++++ RECORDS PROVIDED

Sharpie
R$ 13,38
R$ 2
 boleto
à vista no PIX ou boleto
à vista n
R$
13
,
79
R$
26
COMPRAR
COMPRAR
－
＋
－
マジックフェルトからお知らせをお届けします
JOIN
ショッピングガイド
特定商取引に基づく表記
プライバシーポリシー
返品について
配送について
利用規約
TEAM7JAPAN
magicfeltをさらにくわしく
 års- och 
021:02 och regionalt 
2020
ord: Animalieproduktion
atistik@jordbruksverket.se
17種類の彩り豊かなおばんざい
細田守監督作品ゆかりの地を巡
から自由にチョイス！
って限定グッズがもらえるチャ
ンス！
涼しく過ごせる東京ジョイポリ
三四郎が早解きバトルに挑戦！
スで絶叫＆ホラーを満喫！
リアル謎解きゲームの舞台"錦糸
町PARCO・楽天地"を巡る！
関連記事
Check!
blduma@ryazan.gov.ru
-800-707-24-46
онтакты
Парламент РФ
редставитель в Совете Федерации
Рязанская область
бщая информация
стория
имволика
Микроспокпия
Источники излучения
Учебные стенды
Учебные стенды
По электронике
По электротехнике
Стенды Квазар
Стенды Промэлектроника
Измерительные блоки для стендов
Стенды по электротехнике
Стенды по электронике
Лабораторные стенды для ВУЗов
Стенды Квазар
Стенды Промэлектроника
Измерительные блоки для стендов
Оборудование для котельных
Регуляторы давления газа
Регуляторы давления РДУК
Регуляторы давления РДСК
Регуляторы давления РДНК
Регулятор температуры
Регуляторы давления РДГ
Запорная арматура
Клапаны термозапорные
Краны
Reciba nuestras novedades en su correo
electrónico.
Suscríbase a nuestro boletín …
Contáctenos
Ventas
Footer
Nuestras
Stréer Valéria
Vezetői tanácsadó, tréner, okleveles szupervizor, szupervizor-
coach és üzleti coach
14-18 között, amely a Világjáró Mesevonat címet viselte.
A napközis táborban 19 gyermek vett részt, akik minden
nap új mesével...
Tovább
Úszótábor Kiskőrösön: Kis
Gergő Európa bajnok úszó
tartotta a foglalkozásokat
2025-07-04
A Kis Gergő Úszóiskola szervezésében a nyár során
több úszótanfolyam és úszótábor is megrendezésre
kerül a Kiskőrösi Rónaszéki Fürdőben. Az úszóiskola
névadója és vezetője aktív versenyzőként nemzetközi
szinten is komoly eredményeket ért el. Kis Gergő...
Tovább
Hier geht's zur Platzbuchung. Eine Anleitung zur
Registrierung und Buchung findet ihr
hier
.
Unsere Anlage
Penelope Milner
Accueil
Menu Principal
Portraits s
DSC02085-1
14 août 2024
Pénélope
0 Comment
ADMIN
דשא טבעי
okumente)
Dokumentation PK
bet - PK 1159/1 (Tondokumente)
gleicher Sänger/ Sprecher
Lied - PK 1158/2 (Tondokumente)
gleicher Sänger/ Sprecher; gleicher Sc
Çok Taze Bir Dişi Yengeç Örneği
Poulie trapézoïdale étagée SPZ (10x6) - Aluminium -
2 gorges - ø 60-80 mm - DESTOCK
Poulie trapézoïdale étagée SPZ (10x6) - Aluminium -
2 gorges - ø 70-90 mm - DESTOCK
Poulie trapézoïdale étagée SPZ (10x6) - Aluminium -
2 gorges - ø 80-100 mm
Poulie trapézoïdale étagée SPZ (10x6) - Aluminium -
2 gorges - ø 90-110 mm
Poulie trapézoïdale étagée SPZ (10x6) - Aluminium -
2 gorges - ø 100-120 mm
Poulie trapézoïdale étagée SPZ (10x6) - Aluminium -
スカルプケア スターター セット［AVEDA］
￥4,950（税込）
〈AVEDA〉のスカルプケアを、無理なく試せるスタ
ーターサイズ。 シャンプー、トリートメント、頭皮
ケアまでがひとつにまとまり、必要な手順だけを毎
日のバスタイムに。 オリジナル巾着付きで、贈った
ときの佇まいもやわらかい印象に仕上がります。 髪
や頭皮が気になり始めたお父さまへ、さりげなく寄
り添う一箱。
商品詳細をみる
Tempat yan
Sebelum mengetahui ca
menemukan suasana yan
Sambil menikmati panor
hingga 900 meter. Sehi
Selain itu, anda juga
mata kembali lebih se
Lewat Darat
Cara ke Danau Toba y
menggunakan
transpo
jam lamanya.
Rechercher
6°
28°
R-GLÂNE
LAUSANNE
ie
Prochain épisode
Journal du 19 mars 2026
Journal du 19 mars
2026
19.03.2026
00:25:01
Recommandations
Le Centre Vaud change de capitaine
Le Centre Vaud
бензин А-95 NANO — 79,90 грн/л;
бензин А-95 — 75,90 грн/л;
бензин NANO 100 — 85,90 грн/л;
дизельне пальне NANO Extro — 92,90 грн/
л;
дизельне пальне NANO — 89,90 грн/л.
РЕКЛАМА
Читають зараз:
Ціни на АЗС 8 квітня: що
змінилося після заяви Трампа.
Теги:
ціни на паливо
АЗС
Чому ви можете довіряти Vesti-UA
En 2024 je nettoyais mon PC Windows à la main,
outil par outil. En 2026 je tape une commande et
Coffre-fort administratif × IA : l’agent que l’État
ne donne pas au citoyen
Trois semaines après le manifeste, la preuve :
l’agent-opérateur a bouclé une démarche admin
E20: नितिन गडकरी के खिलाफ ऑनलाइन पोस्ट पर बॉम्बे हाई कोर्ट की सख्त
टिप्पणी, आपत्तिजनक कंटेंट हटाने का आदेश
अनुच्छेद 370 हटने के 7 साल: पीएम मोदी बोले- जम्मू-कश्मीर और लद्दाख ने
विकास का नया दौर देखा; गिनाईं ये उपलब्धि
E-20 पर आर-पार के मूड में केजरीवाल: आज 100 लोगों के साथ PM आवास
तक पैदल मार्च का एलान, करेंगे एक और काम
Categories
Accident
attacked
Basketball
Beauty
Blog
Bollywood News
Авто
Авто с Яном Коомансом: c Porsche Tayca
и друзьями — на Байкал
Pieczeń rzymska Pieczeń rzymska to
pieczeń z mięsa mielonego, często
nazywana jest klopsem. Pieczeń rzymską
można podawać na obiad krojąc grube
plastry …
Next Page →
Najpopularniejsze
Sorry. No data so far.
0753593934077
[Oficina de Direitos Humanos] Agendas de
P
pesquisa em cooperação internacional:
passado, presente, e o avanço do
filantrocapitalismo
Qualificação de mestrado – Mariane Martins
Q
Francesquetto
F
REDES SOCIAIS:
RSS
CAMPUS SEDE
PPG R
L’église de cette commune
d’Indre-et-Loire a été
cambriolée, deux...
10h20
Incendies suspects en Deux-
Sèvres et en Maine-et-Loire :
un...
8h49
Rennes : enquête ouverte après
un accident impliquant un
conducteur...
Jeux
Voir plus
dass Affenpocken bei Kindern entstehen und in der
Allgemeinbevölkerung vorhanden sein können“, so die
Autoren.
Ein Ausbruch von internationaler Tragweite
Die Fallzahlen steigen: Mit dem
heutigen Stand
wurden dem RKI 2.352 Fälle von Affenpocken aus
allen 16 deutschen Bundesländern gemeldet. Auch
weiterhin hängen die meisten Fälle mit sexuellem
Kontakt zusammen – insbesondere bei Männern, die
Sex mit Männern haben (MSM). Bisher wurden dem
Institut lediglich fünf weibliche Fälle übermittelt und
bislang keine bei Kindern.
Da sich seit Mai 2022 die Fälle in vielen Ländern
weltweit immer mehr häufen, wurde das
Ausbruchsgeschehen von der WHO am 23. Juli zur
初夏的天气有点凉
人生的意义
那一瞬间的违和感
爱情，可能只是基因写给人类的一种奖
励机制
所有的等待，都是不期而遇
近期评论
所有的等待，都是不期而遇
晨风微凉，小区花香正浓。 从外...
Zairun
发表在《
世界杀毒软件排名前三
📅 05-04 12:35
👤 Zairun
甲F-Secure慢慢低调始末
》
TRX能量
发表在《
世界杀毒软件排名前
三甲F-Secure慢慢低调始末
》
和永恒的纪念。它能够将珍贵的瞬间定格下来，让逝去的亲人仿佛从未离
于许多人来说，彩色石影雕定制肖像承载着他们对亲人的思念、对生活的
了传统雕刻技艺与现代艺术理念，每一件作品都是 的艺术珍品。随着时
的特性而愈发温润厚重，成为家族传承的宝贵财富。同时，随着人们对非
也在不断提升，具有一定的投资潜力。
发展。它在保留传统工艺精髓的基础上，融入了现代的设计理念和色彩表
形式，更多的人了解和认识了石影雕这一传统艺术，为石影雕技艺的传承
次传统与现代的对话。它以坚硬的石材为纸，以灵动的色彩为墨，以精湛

++++++++

• _PROBLEM DETAILS_: Word for word, quote the lines of the material from the first line through the line with "Регуляторы давления РДНК", both ends included.

• _EXERCISE ANSWER_:
Sharpie
R$ 13,38
R$ 2
 boleto
à vista no PIX ou boleto
à vista n
R$
13
,
79
R$
26
COMPRAR
COMPRAR
－
＋
－
マジックフェルトからお知らせをお届けします
JOIN
ショッピングガイド
特定商取引に基づく表記
プライバシーポリシー
返品について
配送について
利用規約
TEAM7JAPAN
magicfeltをさらにくわしく
 års- och 
021:02 och regionalt 
2020
ord: Animalieproduktion
atistik@jordbruksverket.se
17種類の彩り豊かなおばんざい
細田守監督作品ゆかりの地を巡
から自由にチョイス！
って限定グッズがもらえるチャ
ンス！
涼しく過ごせる東京ジョイポリ
三四郎が早解きバトルに挑戦！
スで絶叫＆ホラーを満喫！
リアル謎解きゲームの舞台"錦糸
町PARCO・楽天地"を巡る！
関連記事
Check!
blduma@ryazan.gov.ru
-800-707-24-46
онтакты
Парламент РФ
редставитель в Совете Федерации
Рязанская область
бщая информация
стория
имволика
Микроспокпия
Источники излучения
Учебные стенды
Учебные стенды
По электронике
По электротехнике
Стенды Квазар
Стенды Промэлектроника
Измерительные блоки для стендов
Стенды по электротехнике
Стенды по электронике
Лабораторные стенды для ВУЗов
Стенды Квазар
Стенды Промэлектроника
Измерительные блоки для стендов
Оборудование для котельных
Регуляторы давления газа
Регуляторы давления РДУК
Регуляторы давления РДСК
Регуляторы давления РДНК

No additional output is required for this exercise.